A committee for the building of a new school was set up by October 1864 and the school was built in 1865/6. The children were moved into the new school in July 1866 and on 13th November 1867 a tea meeting was attended by 200 people, who celebrated the completion of the new school and the clearing of the debt it had entailed. The school proved so popular that in 1884 it was enlarged to accommodate 133 children, and was also used for other activities, such as a Christmas dinner and tea for the old people of Marsh in 1877. By 1889 the attendance averaged 116 children and in 1891 the school was so full that it could no longer take children aged under three years.

In 1895 the school was extended when adjacent cottages were knocked down and the infants' room enlarged. A new playground was provided for the boys, so that there was one each for boys and girls, and new toilets were built. The work was carried out by Mr. Hopkins of Dilton Marsh and the total cost was £131.15.0d (£131.75p). In 1900 the headmistress, Miss Margaret McNiven, retired; she had been head for over 29 years. A piano fund was started in 1901 but the school did not get a piano until 1930. In 1903 hot cocoa was provided for the smaller children and later a successful Cocoa Club, with the children paying for their drinks and profits being used for school activities, was formed. In 1904 a football was bought, which led to the increased attendance of older boys.

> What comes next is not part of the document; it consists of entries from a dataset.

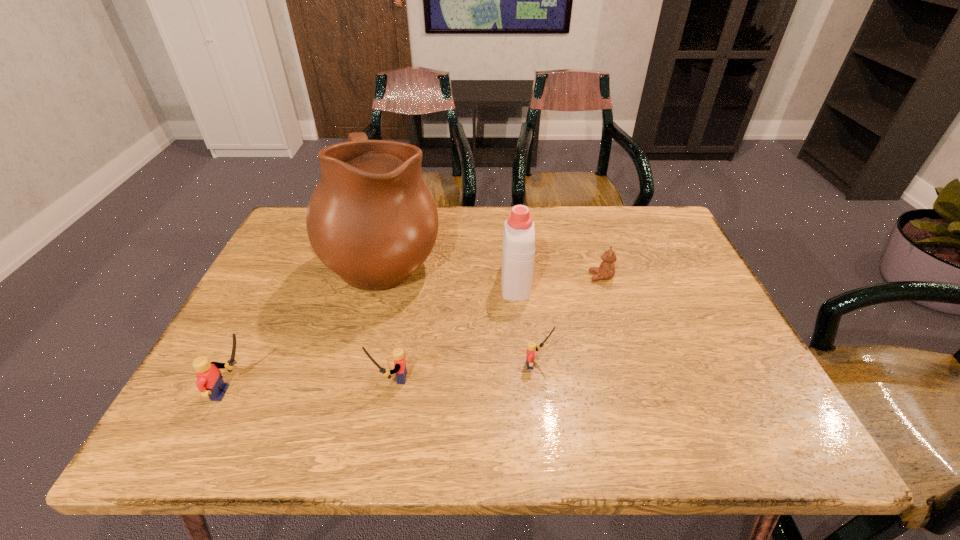 Identify the location of vacant spot to place a Lego on the right. (678, 352). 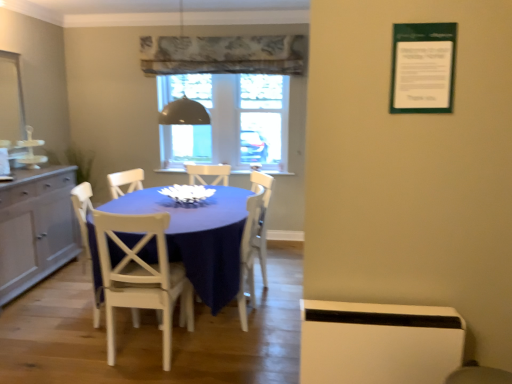 Question: Is white wood chair at center, acting as the 3th chair starting from the front, oriented away from metallic dome at upper center?

Choices:
 (A) yes
 (B) no

Answer: (B)

Question: Considering the relative sizes of white wood chair at center, the 1th chair in the right-to-left sequence, and metallic dome at upper center in the image provided, is white wood chair at center, the 1th chair in the right-to-left sequence, bigger than metallic dome at upper center?

Choices:
 (A) no
 (B) yes

Answer: (B)

Question: Can you confirm if white wood chair at center, acting as the 3th chair starting from the front, is taller than metallic dome at upper center?

Choices:
 (A) no
 (B) yes

Answer: (B)

Question: Does white wood chair at center, acting as the 3th chair starting from the front, have a lesser height compared to metallic dome at upper center?

Choices:
 (A) no
 (B) yes

Answer: (A)

Question: Does white wood chair at center, the 1th chair in the right-to-left sequence, turn towards metallic dome at upper center?

Choices:
 (A) no
 (B) yes

Answer: (A)

Question: Is metallic dome at upper center bigger or smaller than white wood chair at center, the 2th chair in the front-to-back sequence?

Choices:
 (A) big
 (B) small

Answer: (B)

Question: Relative to white wood chair at center, the 2th chair in the front-to-back sequence, is metallic dome at upper center in front or behind?

Choices:
 (A) front
 (B) behind

Answer: (B)

Question: Considering the positions of metallic dome at upper center and white wood chair at center, the 2th chair in the front-to-back sequence, in the image, is metallic dome at upper center wider or thinner than white wood chair at center, the 2th chair in the front-to-back sequence,?

Choices:
 (A) thin
 (B) wide

Answer: (B)

Question: Is point (196, 104) positioned closer to the camera than point (84, 215)?

Choices:
 (A) closer
 (B) farther

Answer: (B)

Question: In the image, is metallic dome at upper center on the left side or the right side of white wood chair at center, the 1th chair in the right-to-left sequence?

Choices:
 (A) left
 (B) right

Answer: (A)

Question: Is metallic dome at upper center inside the boundaries of white wood chair at center, acting as the 3th chair starting from the front, or outside?

Choices:
 (A) inside
 (B) outside

Answer: (B)

Question: Looking at the image, does metallic dome at upper center seem bigger or smaller compared to white wood chair at center, acting as the 3th chair starting from the front?

Choices:
 (A) big
 (B) small

Answer: (B)

Question: From a real-world perspective, is metallic dome at upper center physically located above or below white wood chair at center, which ranks as the first chair in back-to-front order?

Choices:
 (A) above
 (B) below

Answer: (A)

Question: Is black glass dome at center, which appears as the second window screen when viewed from the right, taller or shorter than transparent glass window at center, positioned as the second window screen in left-to-right order?

Choices:
 (A) tall
 (B) short

Answer: (A)

Question: From a real-world perspective, is black glass dome at center, which appears as the second window screen when viewed from the right, positioned above or below transparent glass window at center, marked as the 1th window screen in a right-to-left arrangement?

Choices:
 (A) above
 (B) below

Answer: (A) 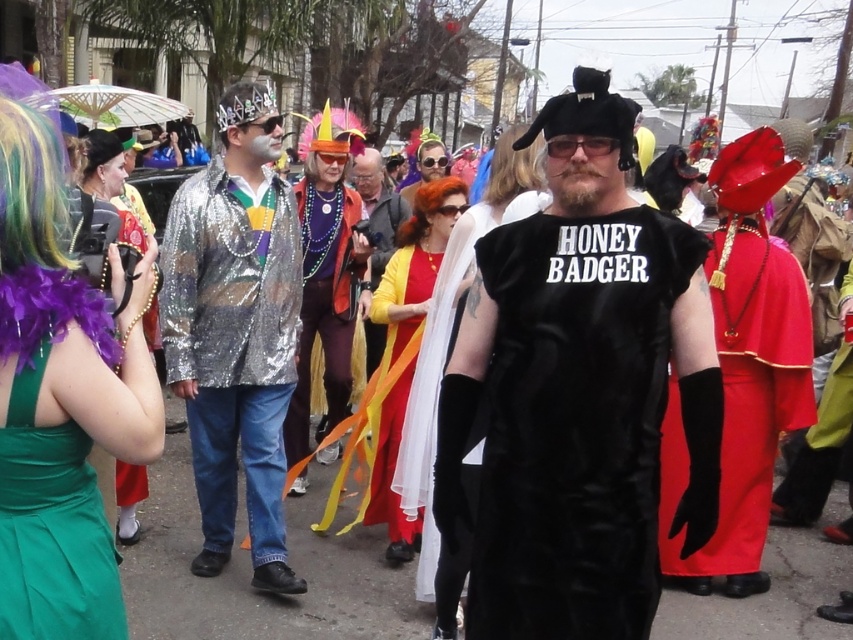 Question: Estimate the real-world distances between objects in this image. Which object is closer to the velvet red cape at right?

Choices:
 (A) shiny silver wig at upper center
 (B) green satin dress at lower left
 (C) dark brown curly wig at upper left
 (D) shiny metallic jacket at center

Answer: (D)

Question: Is velvet red cape at right to the right of green satin dress at lower left from the viewer's perspective?

Choices:
 (A) yes
 (B) no

Answer: (A)

Question: Is velvet black vest at center to the right of yellow satin dress at center from the viewer's perspective?

Choices:
 (A) no
 (B) yes

Answer: (B)

Question: In this image, where is velvet red cape at right located relative to multicolored feathered wig at upper left?

Choices:
 (A) below
 (B) above

Answer: (A)

Question: Which object appears closest to the camera in this image?

Choices:
 (A) multicolored feathered wig at upper left
 (B) green satin dress at lower left
 (C) shiny silver wig at upper center

Answer: (A)

Question: Among these points, which one is nearest to the camera?

Choices:
 (A) (422, 182)
 (B) (656, 228)
 (C) (231, 122)
 (D) (737, 502)

Answer: (B)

During the 19th and early 20th century the school was elementary (all age) and children basically learned the '3 Rs' of reading, writing and arithmetic, with other lessons in history, geography, singing and religious knowledge. By 1900 the subjects were recitation, arithmetic, grammar, drill, music, geography, history, religious instruction and needlework for the older children. They also received object lessons on specific items, such as water, an oak tree, salt and a spider's web. The infants learned the basic subjects, along with songs and poems, and also had object lessons on such subjects as buttercups, a doll's house interior, and a tree. From 1911 gardening was introduced as an evening class, and this was followed by classes for English, geography and arithmetic. In 1921 physical education was introduced, and new equipment was bought for this, while in 1923 cookery classes were given to the older girls in the Memorial Hall.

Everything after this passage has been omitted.